=== Section Start ===

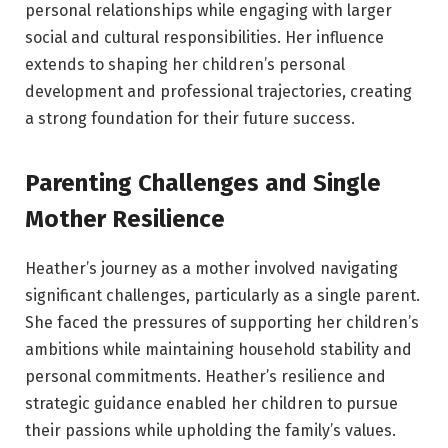
personal relationships while engaging with larger
social and cultural responsibilities. Her influence
extends to shaping her children’s personal
development and professional trajectories, creating
a strong foundation for their future success.
Parenting Challenges and Single
Mother Resilience
Heather’s journey as a mother involved navigating
significant challenges, particularly as a single parent.
She faced the pressures of supporting her children’s
ambitions while maintaining household stability and
personal commitments. Heather’s resilience and
strategic guidance enabled her children to pursue
their passions while upholding the family’s values.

=== Section End ===

The entries are to be printed exactly as written; the pictures are to be left out.

personal relationships while engaging with larger
social and cultural responsibilities. Her influence
extends to shaping her children’s personal
development and professional trajectories, creating
a strong foundation for their future success.
Parenting Challenges and Single
Mother Resilience
Heather’s journey as a mother involved navigating
significant challenges, particularly as a single parent.
She faced the pressures of supporting her children’s
ambitions while maintaining household stability and
personal commitments. Heather’s resilience and
strategic guidance enabled her children to pursue
their passions while upholding the family’s values.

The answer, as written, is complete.